The programs (independent anti-doping contractors) are run for the benefit of the teams. Whatever the spin, they have been paid for and put in place to protect the teams’ investment. On one hand they are in place to discourage doping. On the other hand, they are in place to help keep a team’s rider(s) from being falsely accused of doping. The better independent programs essentially already have their own bio-passport in place. (It would have been interesting if Phonak had such a system in 2006) The greed and political posturing of both ASO and UCI has resulted, at least, in a long delay in the official bio-passport system being put in place. AFLD had no meaningful bio-passport data at the 2008 TdF. If there were a dispute, AFLD/LNDD would have the weight and support of the WADA system behind them, but the data and expertise would favor the independent testing contractor. That’s when it would truly get interesting, especially if you have near zero trust in the current incarnation of WADA, like me.

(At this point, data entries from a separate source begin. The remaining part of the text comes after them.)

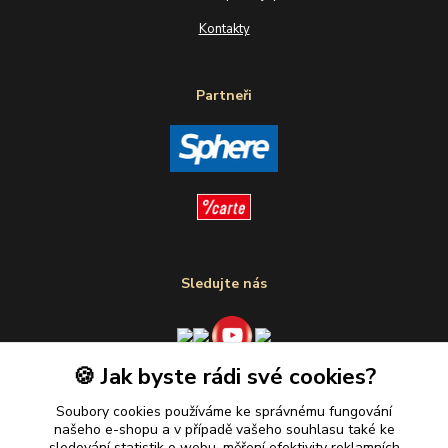
Kontakty
Partneři
Sledujte nás
🍪 Jak byste rádi své cookies?
Plaťte u nás bezpečně
Soubory cookies používáme ke správnému fungování
našeho e-shopu a v případě vašeho souhlasu také ke
sledování statistik o webu, měření efektivity reklamních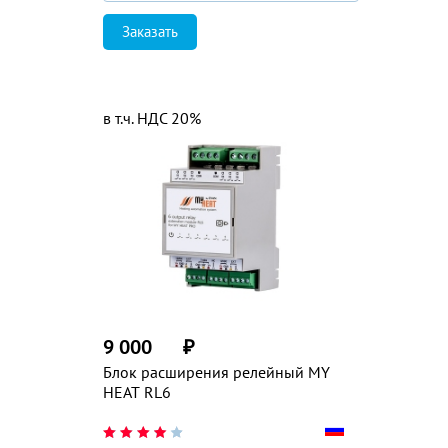
Заказать
в т.ч. НДС 20%
9 000
₽
Блок расширения релейный MY
HEAT RL6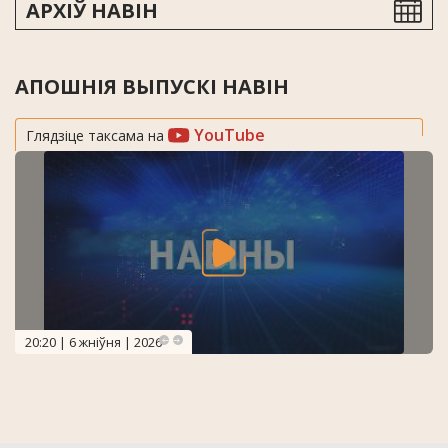
АРХІЎ НАВІН
АПОШНІЯ ВЫПУСКІ НАВІН
YouTube
Глядзіце таксама на
20:20 | 6 жніўня | 2026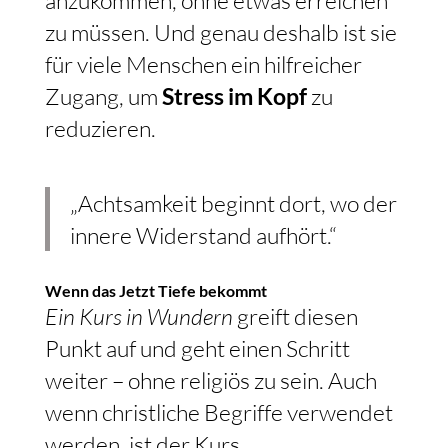
zu müssen. Und genau deshalb ist sie
für viele Menschen ein hilfreicher
Zugang, um
Stress im Kopf
zu
reduzieren.
„Achtsamkeit beginnt dort, wo der
innere Widerstand aufhört.“
Wenn das Jetzt Tiefe bekommt
Ein Kurs in Wundern
greift diesen
Punkt auf und geht einen Schritt
weiter – ohne religiös zu sein. Auch
wenn christliche Begriffe verwendet
werden, ist der Kurs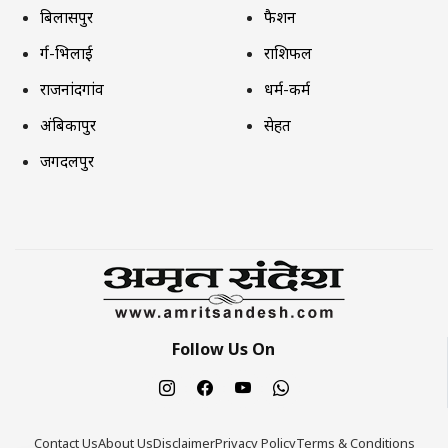
बिलासपुर
फैशन
दुर्ग-भिलाई
राशिफल
राजनांदगांव
धर्म-कर्म
अंबिकापुर
सेहत
जगदलपुर
Follow Us On
Contact Us
About Us
Disclaimer
Privacy Policy
Terms & Conditions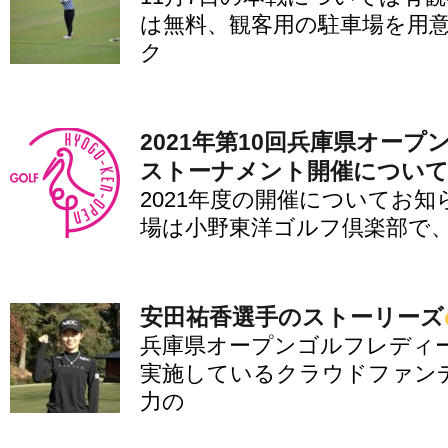
は無料、観客用の駐車場を用意
ク
2021年第10回兵庫県オー
ストーナメント開催につい
2021年度の開催についてお知
場は小野東洋ゴルフ倶楽部で、1
安田祐香選手のストーリーズ
兵庫県オープンゴルフレディ
実施しているクラウドファン
力の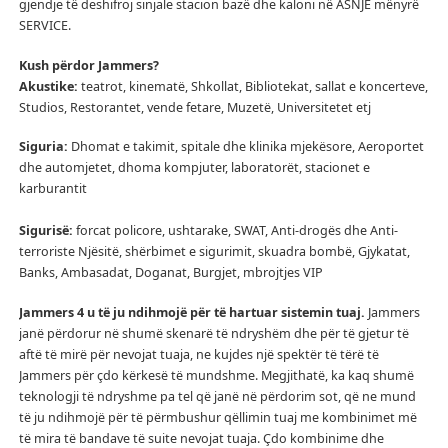
gjendje të deshifroj sinjale stacion bazë dhe kaloni në ASNJË mënyrë
SERVICE.
Kush përdor Jammers?
Akustike:
teatrot, kinematë, Shkollat, Bibliotekat, sallat e koncerteve,
Studios, Restorantet, vende fetare, Muzetë, Universitetet etj
Siguria:
Dhomat e takimit, spitale dhe klinika mjekësore, Aeroportet
dhe automjetet, dhoma kompjuter, laboratorët, stacionet e
karburantit
Sigurisë:
forcat policore, ushtarake, SWAT, Anti-drogës dhe Anti-
terroriste Njësitë, shërbimet e sigurimit, skuadra bombë, Gjykatat,
Banks, Ambasadat, Doganat, Burgjet, mbrojtjes VIP
Jammers 4 u të ju ndihmojë për të hartuar sistemin tuaj.
Jammers
janë përdorur në shumë skenarë të ndryshëm dhe për të gjetur të
aftë të mirë për nevojat tuaja, ne kujdes një spektër të tërë të
Jammers për çdo kërkesë të mundshme.
Megjithatë, ka kaq shumë
teknologji të ndryshme pa tel që janë në përdorim sot, që ne mund
të ju ndihmojë për të përmbushur qëllimin tuaj me kombinimet më
të mira të bandave të suite nevojat tuaja.
Çdo kombinime dhe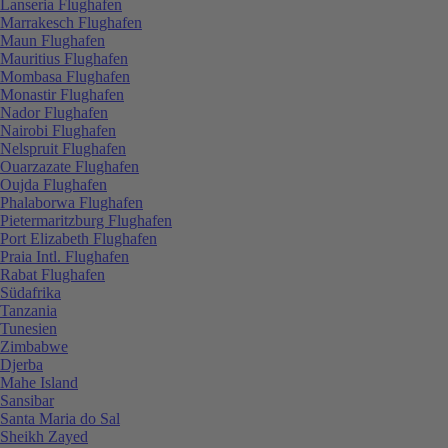
Lanseria Flughafen
Marrakesch Flughafen
Maun Flughafen
Mauritius Flughafen
Mombasa Flughafen
Monastir Flughafen
Nador Flughafen
Nairobi Flughafen
Nelspruit Flughafen
Ouarzazate Flughafen
Oujda Flughafen
Phalaborwa Flughafen
Pietermaritzburg Flughafen
Port Elizabeth Flughafen
Praia Intl. Flughafen
Rabat Flughafen
Südafrika
Tanzania
Tunesien
Zimbabwe
Djerba
Mahe Island
Sansibar
Santa Maria do Sal
Sheikh Zayed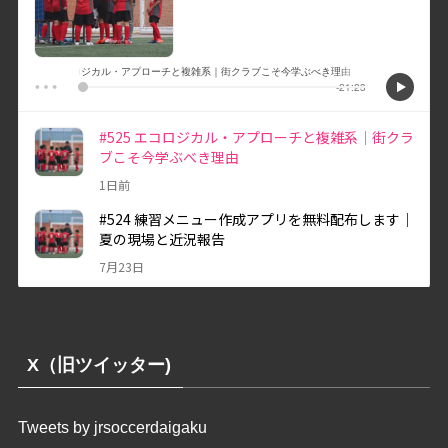
X（旧ツイッター)
Tweets by jrsoccerdaigaku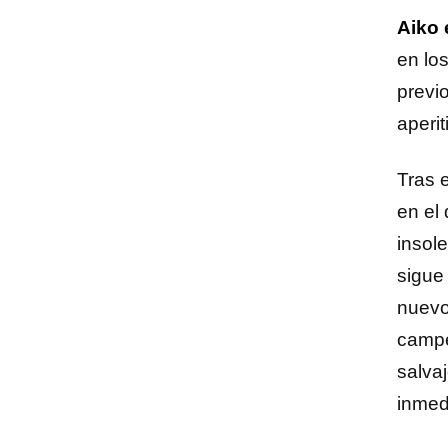
Aiko 
en lo
previ
aperi
Tras 
en el 
insole
sigue
nuevo
campe
salva
inmed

On another subject, Santiago Botero earned a 7th place in the Olympic RR. I’m happy to see him racing, but how do we reconcile him being excluded from the ToC when he was obviously allowed to ride in the Olympics, in the same year? Did someone forget to keep a file open on him in August ’08? Maybe we are finally seeing some long overdue signs that Operation Peurto is finally winding down? That was a cruel and protracted beating of a dead and decomposing horse.

Finally, Jimmy Casper (formerly of Unibet) doesn’t seem to be an ASO favorite. It’s not a huge surprise that he is this year’s token Frenchman to get his nose slapped by AFLD for lack of a TUE for his asthma meds. The whole subject of asthma meds and professional riders is too big a can of worms to get into in this posting, but I don’t expect Casper to get a 2 year suspension for it. Then again, he rode for Unibet. You just never know.

Thomas A. Fine said...

Someone pointed out in email that separate testing is not much protection.

It protects against botched tests, and manipulated tests. But it provides no protection against statistical false positives like the ones Berry was talking about.

So the only real protection would be properly formed anti-doping policy. Or as I like to say, policy should be formed based on the science you have, not the science you want.